How the hell were these undergraduates supposed to learn that the employment stats were inaccurate to the point that they were laughable and fraudulently misleading?&nbps; They would have had to conduct first-hand surveys of a law school's graduates, directly contacting all graduates of a given year.&nbps; Furthermore, although the law schools may publish disclaimers, the prospective students still have little information to work with, and, collectively, the statistics suggest that even if you cannot obtain a six figure job in Big Law that you will at least be able to obtain an entry-level career-building job in Small Law that will provide you with a good chance of obtaining a return on your law school investment. In context, most law school brochure readers would probably interpret the statistics and the disclaimers as meaning that not everyone or even most of the graduates obtained high salaries, but when a number such as "93% of our graduates were employed nine months after graduation" is bandied about, even with disclaimers a reasonable and appropriately skeptical reader could not conclude that, in reality, it should be interpreted to mean that in actuality 65% of the graduates ended up unemployed or severely underemployed-and-involuntarily-out-of-field.

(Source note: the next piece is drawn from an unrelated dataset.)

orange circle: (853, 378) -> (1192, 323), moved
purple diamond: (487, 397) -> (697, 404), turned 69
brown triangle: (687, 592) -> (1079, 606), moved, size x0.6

Thirdly, consider the pre-law undergraduates' state of mind and context of knowledge when they were making their decisions about whether to attend law school and how to interpret the published employment statistics and their disclaimers. Almost everyone who goes to college has been bombarded, since Kindergarten or even Nursery school, with the notion that higher education (the more the better) guarantees vocational and financial success. This notion was reinforced throughout grade school and high school. These twenty year-olds heard it from their parents and relatives. Their teachers taught them to believe it in school. They heard it all over the TV and the radio and from the mouths of intellectuals, news commentators, and politicians. "Studies show that college graduates earn $1 million more than mere high school graduates." "Everyone should go to college." "The solution to our nation's economic problems is more education." Many of these law students were probably even pressured by their parents and families to attend professional or graduate school.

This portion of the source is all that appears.